# Extraction and Cost

In the previous sessions, we have seen examples of defining and analyzing syntactic terms in egglog. After running the rewrite rules, the e-graph may contain a myriad of terms. We often want to pick out one or a handful of terms for further processing. Extraction is the process of picking out individual terms out of the many terms represented by an e-graph. We have seen extract command in the previous sessions, which allows us to extract the optimal term from the e-graph.

Optimality needs to be defined with regard to some cost model. A cost model is a function that assigns a cost to each term in the e-graph. By default, extract uses AST size as its cost model and picks the term with the smallest cost.

In this session, we will show several ways of customizing the cost model in egglog. Let's first see a simple example of setting costs with the :cost attribute.

(push)

Here we have the same Expr language but annotated with :cost attributes.

(datatype Expr
  (Num i64)
  (Var String)
  (Add Expr Expr :cost 2)
  (Mul Expr Expr :cost 10)
)

The default cost of a datatype constructor is 1. Intuitively, the additional :cost attributes mark the multiplication operation as more expensive than addition.

Let's look at how cost is computed for a concrete term in the default tree cost model.

; expr = x * 2 + 1
(let expr (Add (Mul (Var "x") (Num 2)) (Num 1)))

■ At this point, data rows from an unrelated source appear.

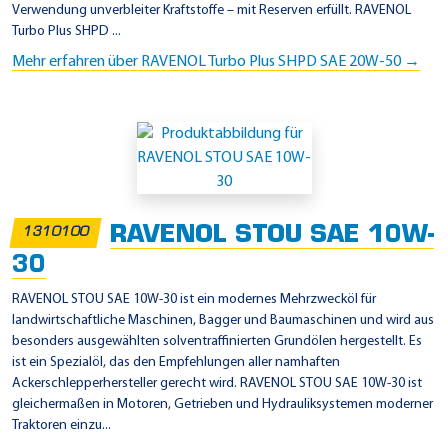
Verwendung unverbleiter Kraftstoffe – mit Reserven erfüllt. RAVENOL
Turbo Plus SHPD ...
Mehr erfahren über RAVENOL Turbo Plus SHPD SAE 20W-50 →
RAVENOL STOU SAE 10W-
1310100
30
RAVENOL STOU SAE 10W-30 ist ein modernes Mehrzwecköl für
landwirtschaftliche Maschinen, Bagger und Baumaschinen und wird aus
besonders ausgewählten solventraffinierten Grundölen hergestellt. Es
ist ein Spezialöl, das den Empfehlungen aller namhaften
Ackerschlepperhersteller gerecht wird. RAVENOL STOU SAE 10W-30 ist
gleichermaßen in Motoren, Getrieben und Hydrauliksystemen moderner
Traktoren einzu...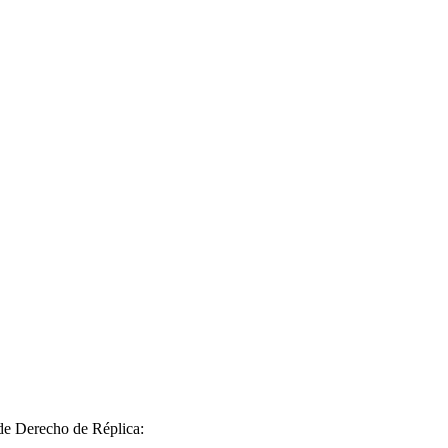
 de Derecho de Réplica: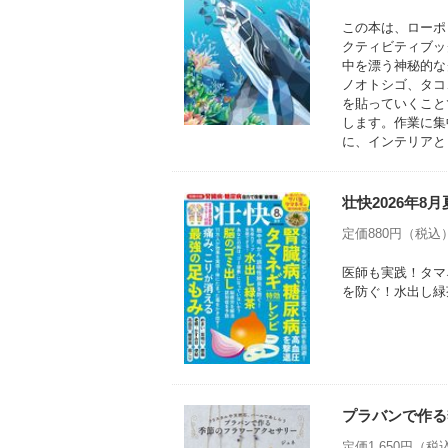
この本は、ローポ
クティビティブッ
中を漂う神秘的な
ノオトシゴ、タコ
を貼っていくこと
します。作業に集
に、インテリアと
壮快2026年8
定価880円（税込） 
医師も実践！タマ
を防ぐ！水出し緑
プラバンで作る
定価1,650円（税込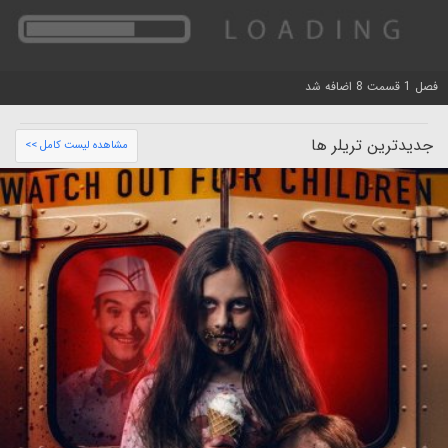
فصل 1 قسمت 8 اضافه شد
جدیدترین تریلر ها
مشاهده لیست کامل >>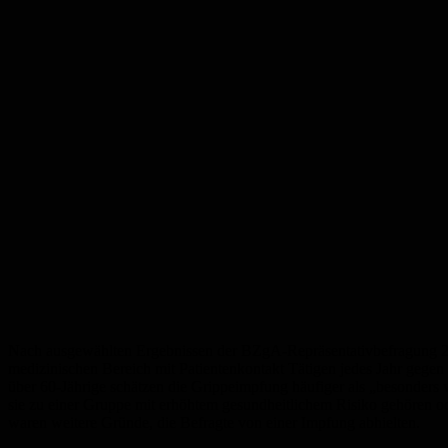
Nach ausgewählten Ergebnissen der BZgA-Repräsentativbefragung 2022 
medizinischen Bereich mit Patientenkontakt Tätigen jedes Jahr gegen 
über 60-Jährige schätzen die Grippeimpfung häufiger als „besonders 
sie zu einer Gruppe mit erhöhtem gesundheitlichem Risiko gehören 
waren weitere Gründe, die Befragte von einer Impfung abhielten.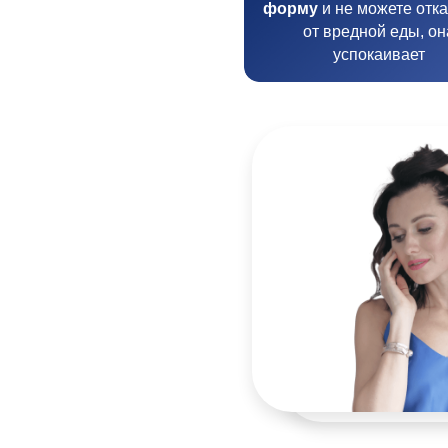
форму
и не можете отка
от вредной еды, он
успокаивает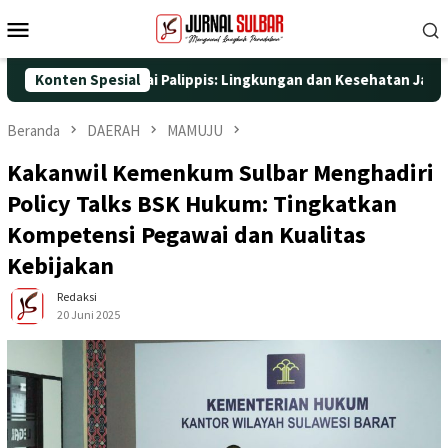
Loncat
Menu
ke
Mobile
konten
yata di Pantai Palippis: Lingkungan dan Kesehatan Jadi Priorit
Konten Spesial
Beranda
DAERAH
MAMUJU
Kakanwil Kemenkum Sulbar Menghadiri
Policy Talks BSK Hukum: Tingkatkan
Kompetensi Pegawai dan Kualitas
Kebijakan
Redaksi
20 Juni 2025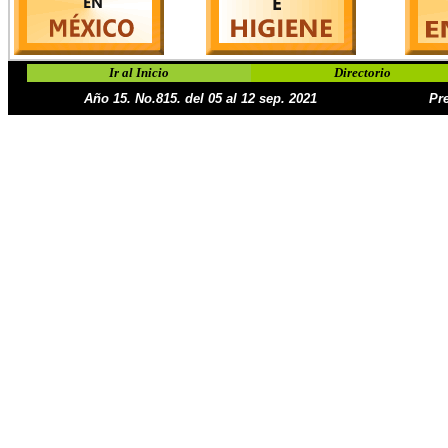
Ir al Inicio
Directorio
Año 15. No.815. del 05 al 12 sep. 2021
Pr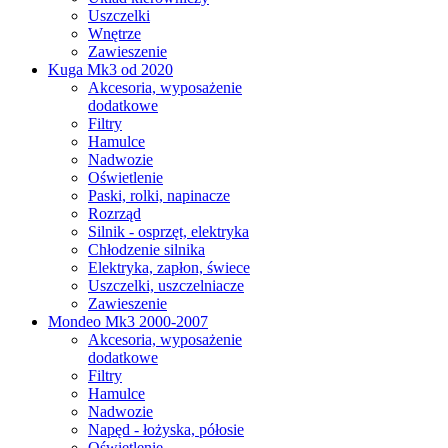
Uszczelki
Wnętrze
Zawieszenie
Kuga Mk3 od 2020
Akcesoria, wyposażenie
dodatkowe
Filtry
Hamulce
Nadwozie
Oświetlenie
Paski, rolki, napinacze
Rozrząd
Silnik - osprzęt, elektryka
Chłodzenie silnika
Elektryka, zapłon, świece
Uszczelki, uszczelniacze
Zawieszenie
Mondeo Mk3 2000-2007
Akcesoria, wyposażenie
dodatkowe
Filtry
Hamulce
Nadwozie
Napęd - łożyska, półosie
Oświetlenie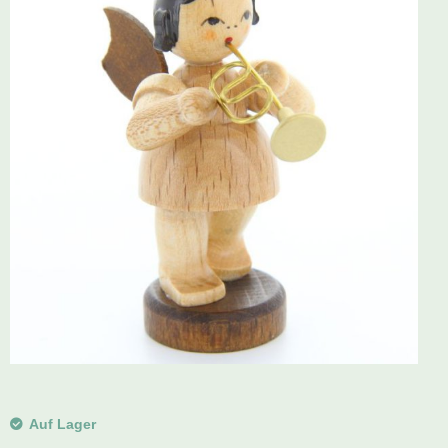
Schwibbogen
Räucherfiguren
Pyramiden
Auf Lager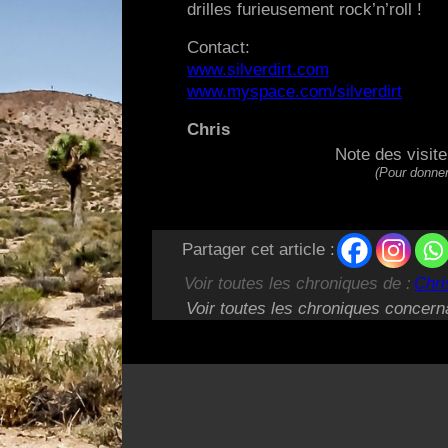
drilles furieusement rock’n’roll !
Contact:
www.silverdirt.com
www.myspace.com/silverdirt
Chris
Note des visit
(Pour donner
Partager cet article :
Voir toutes les chroniques de :
Chri
Voir toutes les chroniques concern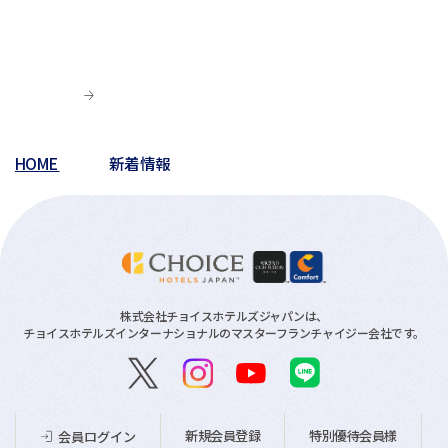
HOME
新着情報
株式会社チョイスホテルズジャパンは、
チョイスホテルズインターナショナルのマスターフランチャイジー会社です。
新規会員登録
特別優待会員様
会員ログイン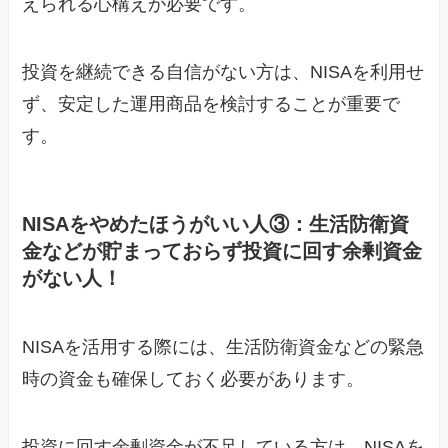
えられる心構えが必要です。
投資を継続できる自信がない方は、NISAを利用せ
ず、安定した運用商品を検討することが重要で
す。
NISAをやめたほうがいい人③：生活防衛資
金などが貯まっておらず投資に回す余剰資金
がない人！
NISAを活用する際には、生活防衛資金などの緊急
時の資金も確保しておく必要があります。
投資に回す余剰資金が不足している方は、NISAを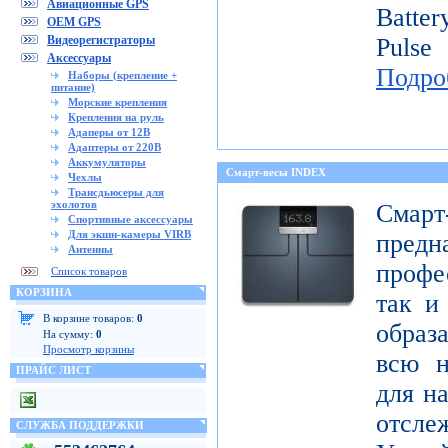
Авиационные GPS
Batte
OEM GPS
Видеорегистраторы
Pulse
Аксессуары
Подро
Наборы (крепление +
питание)
Морские крепления
Крепления на руль
Адаперы от 12В
Адаптеры от 220В
Аккумуляторы
Смарт-весы INDEX
Чехлы
Трансдьюсеры для
эхолотов
Смар
Спортивные аксессуары
Для экшн-камеры VIRB
пред
Антенны
профе
Список товаров
КОРЗИНА
так и
В корзине товаров:
0
образ
На сумму:
0
Просмотр корзины
всю н
ПРАЙС ЛИСТ
для н
отсл
СЛУЖБА ПОДДЕРЖКИ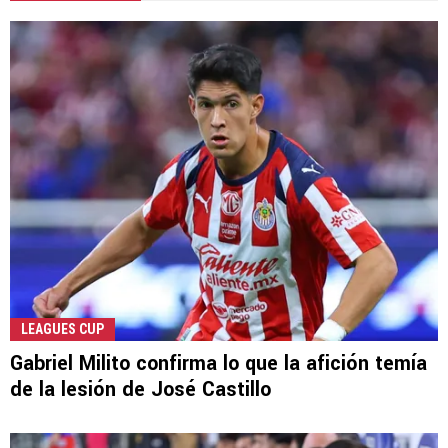
LEAGUES CUP
Gabriel Milito confirma lo que la afición temía
de la lesión de José Castillo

This term has a total cost of 18 because

 (Add               \\ cost = 2  (from Add) + 14 (from left operand) + 2 (from right operand) = 18
     (Mul           \\ cost = 10 (from Mul) + 2  (from left operand) + 2 (from right operand) = 14
         (Var "x")  \\ cost = 1  (from Var) + 1  (from "x") = 2
         (Num 2)    \\ cost = 1  (from Num) + 1  (from 2)   = 2
     )
     (Num 1)        \\ cost = 1  (from Num) + 1  (from 1)   = 2
 )

We can use the extract command to extract the lowest cost variant of the term. For now it gives the only version that we just defined

(extract expr)

Let's introduces more variants with rewrites

(rewrite (Mul x (Num 2)) (Add x x))

(run 1)

(extract expr)

It now extracts the lower cost variant that correspondes to x + x + 1, which is equivalent to the original term. If there are multiple variants of the same lowest cost, extract break ties arbitrarily.

(pop)

Setting custom cost for e-nodes

The :cost attribute sets an uniform additional cost to each appearance of corresponding constructor. However, this is not expressive enough to cover the case where additional cost of an operation is not a fixed constant. We can use the set-cost feature provided by egglog-experimental to get more fine-grained control of individual e-node's cost.

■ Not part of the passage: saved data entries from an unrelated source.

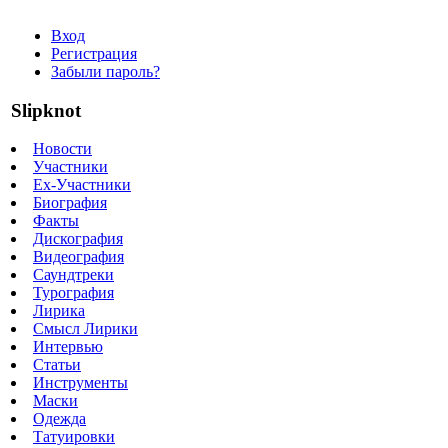
Вход
Регистрация
Забыли пароль?
Slipknot
Новости
Участники
Ex-Участники
Биография
Факты
Дискография
Видеография
Саундтреки
Турография
Лирика
Смысл Лирики
Интервью
Статьи
Инструменты
Маски
Одежда
Татуировки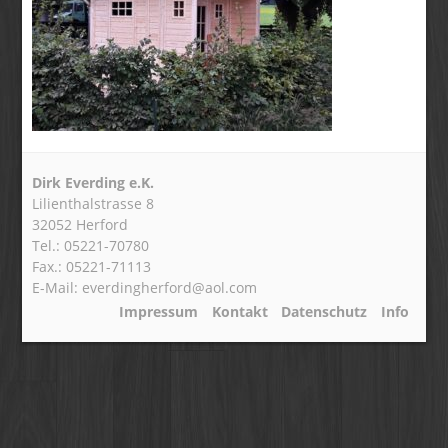
Dirk Everding e.K.
Lilienthalstrasse 8
32052 Herford
Tel.: 05221-70780
Fax.: 05221-71113
E-Mail: everdingherford@aol.com
Impressum
Kontakt
Datenschutz
Info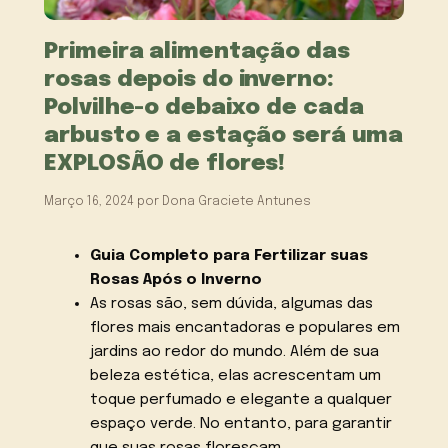
Primeira alimentação das
rosas depois do inverno:
Polvilhe-o debaixo de cada
arbusto e a estação será uma
EXPLOSÃO de flores!
Março 16, 2024
por
Dona Graciete Antunes
Guia Completo para Fertilizar suas
Rosas Após o Inverno
As rosas são, sem dúvida, algumas das
flores mais encantadoras e populares em
jardins ao redor do mundo. Além de sua
beleza estética, elas acrescentam um
toque perfumado e elegante a qualquer
espaço verde. No entanto, para garantir
que suas rosas floresçam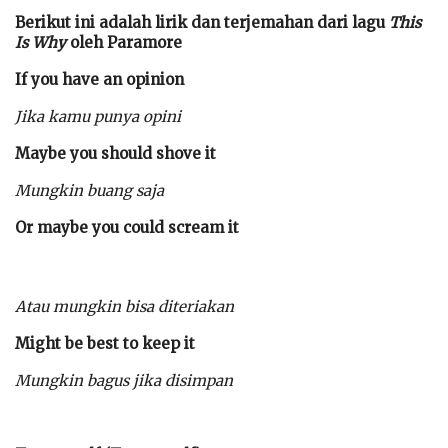
Berikut ini adalah lirik dan terjemahan dari lagu
This
Is Why
oleh Paramore
If you have an opinion
Jika kamu punya opini
Maybe you should shove it
Mungkin buang saja
Or maybe you could scream it
Atau mungkin bisa diteriakan
Might be best to keep it
Mungkin bagus jika disimpan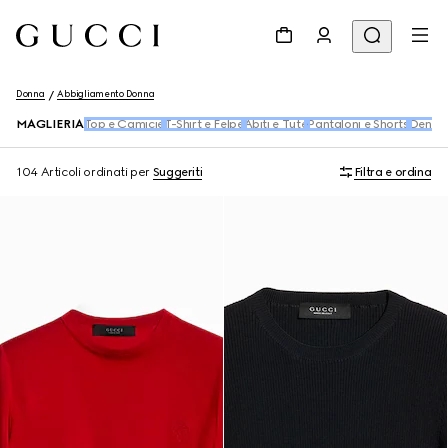
Donna
Abbigliamento Donna
MAGLIERIA
Top e Camicie
T-Shirt e Felpe
Abiti e Tute
Pantaloni e Shorts
Denim
104 Articoli
ordinati per
Suggeriti
Filtra e ordina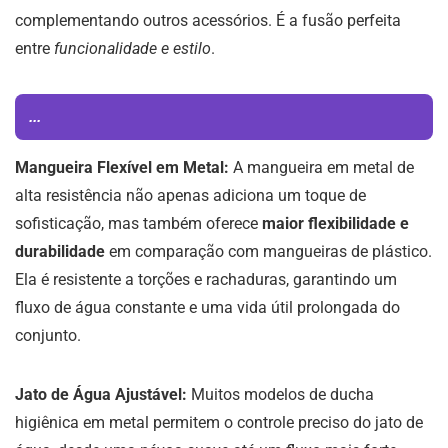
complementando outros acessórios. É a fusão perfeita
entre
funcionalidade e estilo
.
...
Mangueira Flexível em Metal:
A mangueira em metal de
alta resistência não apenas adiciona um toque de
sofisticação, mas também oferece
maior flexibilidade e
durabilidade
em comparação com mangueiras de plástico.
Ela é resistente a torções e rachaduras, garantindo um
fluxo de água constante e uma vida útil prolongada do
conjunto.
Jato de Água Ajustável:
Muitos modelos de ducha
higiênica em metal permitem o controle preciso do jato de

To show how this feature works, we define a toy language of matrices.

with-dynamic-cost enables this feature for the constructors defined inside

(with-dynamic-cost 
    (datatype Matrix
        ; A matrix constant with fixed size
        (MConst i64 i64)
        ; Matrix multiplication
        (MMul Matrix Matrix)
    )
)

We also define two analyses for the number of rows and columns

(function row (Matrix) i64 :no-merge)
(function col (Matrix) i64 :no-merge)

(rule (
    (= x (MConst r c))
) (
    (set (row x) r)
    (set (col x) c)
))

(rule (
    (= x (MMul y z))
    (= r (row y))
    (= (col y) (row z))
    (= c (col z))
) (
    (set (row x) r)
    (set (col x) c)
))

Now we define the cost of matrix multiplication as a product of the dimensions

(rule (
    (MMul y z)
    (= r (row y))
    (= m (col y))
    (= c (col z))
) (
    (set-cost (MMul y z) (* r (* m c)))
))

Let's optimize matrix multiplication with this cost model

(birewrite (MMul x (MMul y z)) (MMul (MMul x y) z))

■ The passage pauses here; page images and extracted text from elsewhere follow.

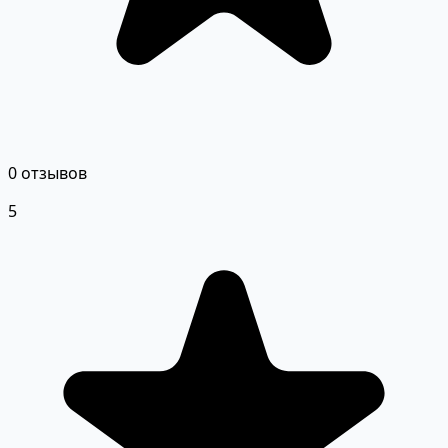
0 отзывов
5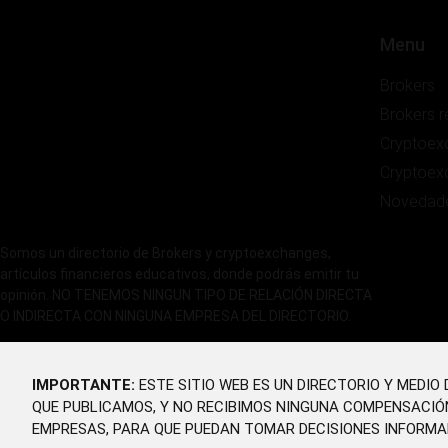
Menu
Brokers
Brokers 
Cryptoex
Cryptoex
Novedad
Somos un directorio de Brokers y cryptoexchanges,
artículos financieros educativos, donde podrás emitir tu
opinión. NO TENEMOS NINGUN TIPO DE RELACIÓN DIRECTA
O INDIRECTA CON NINGUNA EMPRESA DEL DIRECTORIO.
IMPORTANTE:
ESTE SITIO WEB ES UN DIRECTORIO Y MEDI
QUE PUBLICAMOS, Y NO RECIBIMOS NINGUNA COMPENSACIÓ
EMPRESAS, PARA QUE PUEDAN TOMAR DECISIONES INFORMA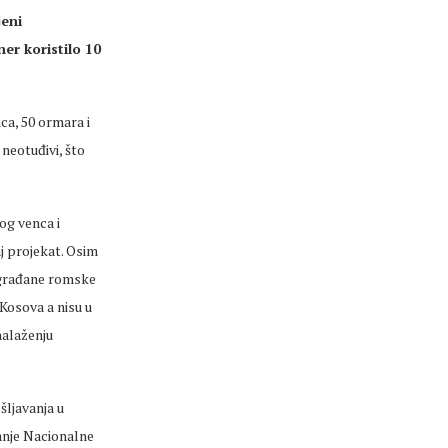
jeni
er koristilo 10
ca, 50 ormara i
neotuđivi, što
og venca i
aj projekat. Osim
e građane romske
 Kosova a nisu u
nalaženju
šljavanja u
anje Nacionalne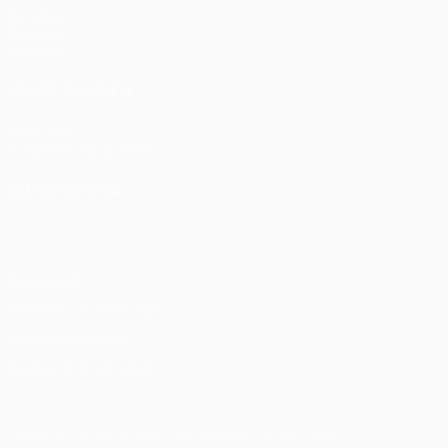
Partidos
Sorteos
Equipos
VISITE TAMBIÉN
UEFA.com
Fundación de la UEFA
ELEGIR IDIOMA
Español
English
Français
Deutsch
Русский
Español
Italia
Privacidad
Términos y condiciones
Política de cookies
Ajustes de privacidad
© 1998-2026 UEFA. Todos los derechos reservados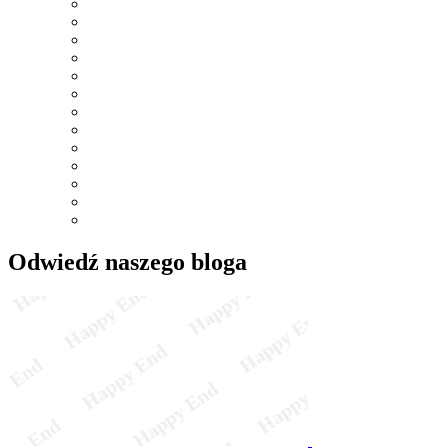
Odwiedź naszego bloga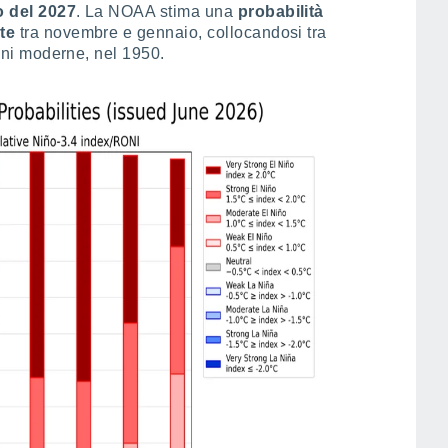
o del 2027
. La NOAA stima una
probabilità
te
tra novembre e gennaio, collocandosi tra
zioni moderne, nel 1950.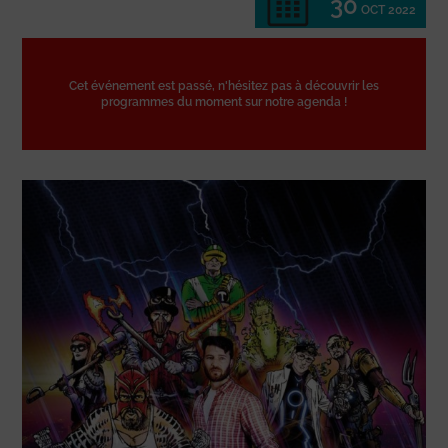
30
OCT 2022
Cet événement est passé, n'hésitez pas à découvrir les
programmes du moment sur notre agenda !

(let Mexpr (MMul (MMul (MConst 64 8) (MConst 8 256)) (MConst 256 2)))

(run 5)

Thanks to our cost model, egglog is able to extract the equivalent program with lowest cost using the dimension information we provided:

; (MMul (MConst 64 8) (MMul (MConst 8 256) (MConst 256 2)))
(extract Mexpr)

For advanced users who want to further customize the cost model, it is possible to use define your own cost model in Rust using the interface egglog provides. Indeed, the set-cost feature demonstrated here is implemented outside of the core egglog codebase and uses the extensible cost model interface.

We will show how to implement a simple cost model in Rust later.